CHARLOTTE – Local newlyweds Sarah Jones and Doug Tayler were caught off guard towards the end of their wedding celebration when management from the event venue demanded their merch cut, bewildered sources confirmed.
“Things started feeling funny a few days ago when we started getting emails about merch counts, and whether or not we were providing someone to work the merch table or not” said bride, Sarah Jones. “It just doesn’t seem fair. The budget was already so tight to make this night happen and wanted to provide gifts for attendees, like mugs, hats, and little bottles of whiskey with our names on them, to remember tonight. Before we jumped into the limo to go off to the hotel I got pulled aside by the event coordinator to ‘settle up’ which required us to go over every bit of inventory, we didn’t end up leaving until 4 a.m. because of it.”
Venue officials reached for comment say this is just where the business is headed.

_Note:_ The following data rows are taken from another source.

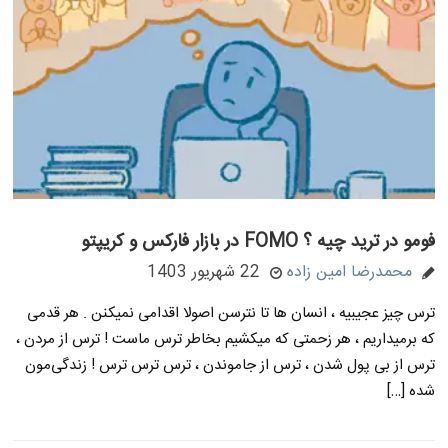
فومو در ترید چیه ؟ FOMO در بازار فارکس و کریپتو
محمدرضا امین زاده
22 شهریور 1403
ترس چیز عجیبیه ، انسان ها تا نترسن اصولا اقدامی نمیکنن . هر قدمی
که برمیداریم ، هر زحمتی که میکشیم بخاطر ترس ماست ! ترس از مردن ،
ترس از بی پول شدن ، ترس از جاموندن ، ترس ترس ترس ! زندگی‌مون
شده […]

“Listen, I run a respectable business and the economic conditions have required us to get creative,” said Mirage Event Hall manager, Vinnie Spears. “I understand wedding parties pay for the use of our space and to stock the bar and catering, but when we saw that monogrammed tote bag with a heart and the wedding date, I knew we needed a piece of that as well. We’ve literally contributed nothing to the creation of this expression of love and commitment, but without the use of our space, where would they be? Business is business.”
Noting several factors involved in the evolution of this practice, industry consultant, Jessica Lambert, applauded the innovative and ruthless practice.
“Honestly, it’s kinda brilliant and represents the future of this industry,” said Lambert. “Venues are still working through their disputes with live acts at our venues concerning merch cuts, and weddings hadn’t even crossed our minds. These revenue streams are crucial to us remaining viable, as we rebound from the economic conditions of the last few years, the negative press on this issue, and our crippling feelings of inferiority which spawn our entitlement. Although, I would’ve secured rights to their first born.”
Seeing an opportunity, Crazy Uncle Karl, announced he would be selling fee-free bootleg wedding merch across the street in the parking lot.